Helena Schrader's Historical Fiction

Understanding Ourselves by Understanding the Past.


My biographical novel of Balian d'Ibelin in three parts is complete, but the saga continues. Follow me to Cyprus, where Lusignans and Ibelins struggle to put down a rebellion and establish a durable state. Watch for excerpts and updates here.

Sunday, July 7, 2013

The Occitan Resistance

The Albigensian Crusade, which I talked about in my last post, resulted in a bitter and prolonged conflict, because the people of the Languedoc did not submit docilely to the rule of the King of France or the Pope. For half a century, the Occitan lords and towns fought bitterly for their independence.

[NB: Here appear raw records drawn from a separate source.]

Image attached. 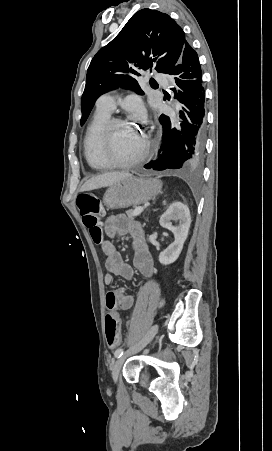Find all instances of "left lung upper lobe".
<instances>
[{
    "label": "left lung upper lobe",
    "mask_w": 272,
    "mask_h": 451,
    "mask_svg": "<svg viewBox=\"0 0 272 451\" xmlns=\"http://www.w3.org/2000/svg\"><path fill=\"white\" fill-rule=\"evenodd\" d=\"M186 43L185 33L168 14L147 8L135 13L89 65L81 99V125L97 98L109 90L123 87L144 94L136 80L139 72L154 66L157 72L168 74Z\"/></svg>",
    "instance_id": "5c2ea615"
}]
</instances>
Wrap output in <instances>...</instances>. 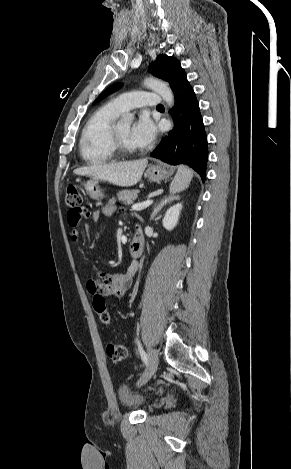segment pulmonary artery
<instances>
[{"label": "pulmonary artery", "mask_w": 291, "mask_h": 469, "mask_svg": "<svg viewBox=\"0 0 291 469\" xmlns=\"http://www.w3.org/2000/svg\"><path fill=\"white\" fill-rule=\"evenodd\" d=\"M162 102L161 97L154 92L134 91L121 94L111 100V104L120 112L140 107H157Z\"/></svg>", "instance_id": "obj_1"}]
</instances>
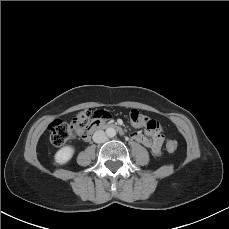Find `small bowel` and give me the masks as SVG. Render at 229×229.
Returning a JSON list of instances; mask_svg holds the SVG:
<instances>
[{"instance_id":"1","label":"small bowel","mask_w":229,"mask_h":229,"mask_svg":"<svg viewBox=\"0 0 229 229\" xmlns=\"http://www.w3.org/2000/svg\"><path fill=\"white\" fill-rule=\"evenodd\" d=\"M151 138L146 137L143 133L137 131L131 134V137L137 142L141 143L145 147L149 148L152 153L159 154L163 144V138L160 134V130H150Z\"/></svg>"}]
</instances>
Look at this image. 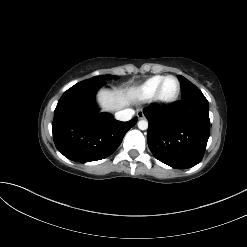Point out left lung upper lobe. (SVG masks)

Nor were the lords of the Languedoc without allies. The King of Aragon, Pedro II, offered his protection to them in 1212, in exchange for them paying homage to him as their overlord. Thinking the King of Spain would be more tolerant of their independent lifestyle – or simply appalled by the atrocities and success of Simon de Montfort – the bulk of the lords of the Languedoc submitted. However, King Pedro proved no match for Simon de Montfort on the battlefield; he was defeated and killed at the Battle of Muret in September 1213. In a second attempt to gain support from a powerful foreign ruler, Raymond VII, the son of Joanna Plantagenet, the sister of Richard I (the Lionheart) and John I of England, forged an alliance in 1241 with his uncle King Henry III, but the army of Louis IX of France defeated the English at Taillebourg a year later.
In short, the bulk of the fighting fell to the intractable people of the Languedoc. Simon de Montfort, the most successful and ruthless of the French invaders, was forced to fight a total of 43 battles or sieges in just 9 years. This was a clear indication of how little he was accepted in the territories given him by the Pope (the Viscountship of Béziers and Carcassonne and the County of Toulouse). He was killed during a second siege of Toulouse in 1218 – allegedly by a stone flung from a mangonel (medieval mechanical stone thrower) manned by women.
His son Amaury tried to continue the war, receiving support from Prince Louis of France (later Louis VIII), but Amaury lacked his father’s military skills or his luck. In 1220, Guy de Montfort, Amaury’s younger brother, was killed in yet another siege, and by 1224, Amaury de Montfort had had enough. He surrendered the lands and titles for which he, his father, and his brothers had fought so bitterly for 15 years and returned to France. For a moment it looked as if the lords of the Languedoc had won.
But the Cathar heresy had not been eradicated, and this provided an excuse for a new crusade. In 1226, Louis VIII took the cross and again brought an army of northern barons and mercenaries into the Languedoc. Within 3 years, the resistance of the southern lords had been broken, and the counts of Toulouse and Foix signed treaties with the French, now led by Louis IX, after his father’s death in 1226.
This time, the Inquisition came with the invaders and established the University of Toulouse to conduct “inquiries” into the Cathar heresy. The systematic methods of the Inquisition made it increasingly difficult for Cathars, particularly the so-called Perfects, the priests (and priestesses) of the Cathars, to survive in the towns and villages of the Languedoc. They retreated more and more to the few strongholds still defended by lords sympathetic to the heresy, notably the mountain fortress of Montsegur. In 1232, the Cathar “Bishop,” Guilhabert de Castres, declared Montsegur the “seat and head” of the Cathar Church. The castle was under the protection of the lords of Pereille and Mirepoix.
The last armed uprising against the French was led by Raymond-Roger de Trencavel, the son of the last Viscount.  His father had died in his own dungeon at Carcassonne after surrendering to Simon de Montfort in 1209. In 1240, the younger Trencavel made an attempt to recapture his birthright by force. He was supported by many young men from disinherited families, the so-called faydits. It was some of these desperate men who, on May 28, 1242, murdered 2 inquisitors and some of their servants in Avignonet. It had been the murder of the Papal Legate, Pierre of Castlenau, in 1208 that provoked the first “Albigensian Crusade,” of 1209. The murder of 2 inquisitors in 1242 was the final straw that onvinced the French King it was necessary to destroy the Cathar stronghold of Montsegur.
In 1243, the siege of Montsegur began. By March of the next year, the garrison had suffered a number of casualties, and an outpost had already fallen to the besiegers. The defenders sought and obtained a truce. On March 16, the forces of the King of France took control of Montsegur. 220 men and women, some “Perfects” and some defenders who converted to the Cathar faith now that they could no longer bear arms in its defense, refused to abjure their heresy and were burned at the stake.